- **What you have to do**: Could you restate the entries below word for word and leave the images out?

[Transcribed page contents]
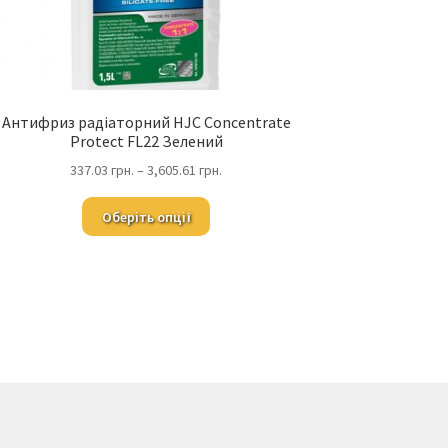
Антифриз радіаторний HJC Concentrate
Protect FL22 Зелений
337.03
грн.
–
3,605.61
грн.
Оберіть опції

- **Expected answer**:
Антифриз радіаторний HJC Concentrate
Protect FL22 Зелений
337.03
грн.
–
3,605.61
грн.
Оберіть опції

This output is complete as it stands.